Denote V as sub-matrix in I −1(a) with the 3rd to the (2p + 2)th rows and columns, and \(H={(\begin{array}{c}{I}_{p}{\mathrm{,0}}_{p}\\ {I}_{p},{I}_{p}\end{array})}_{2p\times 2p}\), where I p is the identity matrix with dimension p, 0 p is the null matrix with all elements 0 and dimension p.
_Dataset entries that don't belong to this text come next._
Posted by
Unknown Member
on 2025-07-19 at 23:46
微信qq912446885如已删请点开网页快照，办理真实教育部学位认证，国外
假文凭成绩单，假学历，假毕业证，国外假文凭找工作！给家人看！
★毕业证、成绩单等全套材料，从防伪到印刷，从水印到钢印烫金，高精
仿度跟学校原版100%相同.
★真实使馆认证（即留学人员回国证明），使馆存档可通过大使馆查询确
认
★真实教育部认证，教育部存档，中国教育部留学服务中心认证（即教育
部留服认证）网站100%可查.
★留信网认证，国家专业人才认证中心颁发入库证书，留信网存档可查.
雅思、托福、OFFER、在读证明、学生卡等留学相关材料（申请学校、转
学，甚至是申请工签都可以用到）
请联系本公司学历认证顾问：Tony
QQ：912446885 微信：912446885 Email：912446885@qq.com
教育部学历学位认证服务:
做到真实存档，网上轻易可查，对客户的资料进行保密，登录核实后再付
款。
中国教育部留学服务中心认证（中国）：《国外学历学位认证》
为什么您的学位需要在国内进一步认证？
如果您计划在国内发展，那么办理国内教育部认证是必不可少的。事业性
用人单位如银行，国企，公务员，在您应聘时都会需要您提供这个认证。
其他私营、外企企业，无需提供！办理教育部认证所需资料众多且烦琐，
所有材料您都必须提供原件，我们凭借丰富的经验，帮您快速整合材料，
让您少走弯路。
According to asymptotic theorems14, as sample size n goes for infinity, \({(\begin{array}{c}\widehat{{\alpha }^{\ast }}\\ \widehat{{\beta }^{\ast \ast }}\end{array})}_{2p\times 1}\mathop{\longrightarrow }\limits^{D}N((\begin{array}{c}{\alpha }^{\ast }\\ {\beta }^{\ast \ast }\end{array}),V).\) By some algebra, we have \(\widehat{\eta }=H(\begin{array}{c}\widehat{{\alpha }^{\ast }}\\ \widehat{{\beta }^{\ast \ast }}\end{array})\). We can obtain that \(\widehat{\eta }\) is an asymptotic unbiased estimate for parameters η; and \(\widehat{\eta }-\eta \,\mathop{\longrightarrow }\limits^{D}N(\mathrm{0,}\,HV{H}^{\tau })\) as sample size n goes for infinity based on the multi-normal distribution theory15.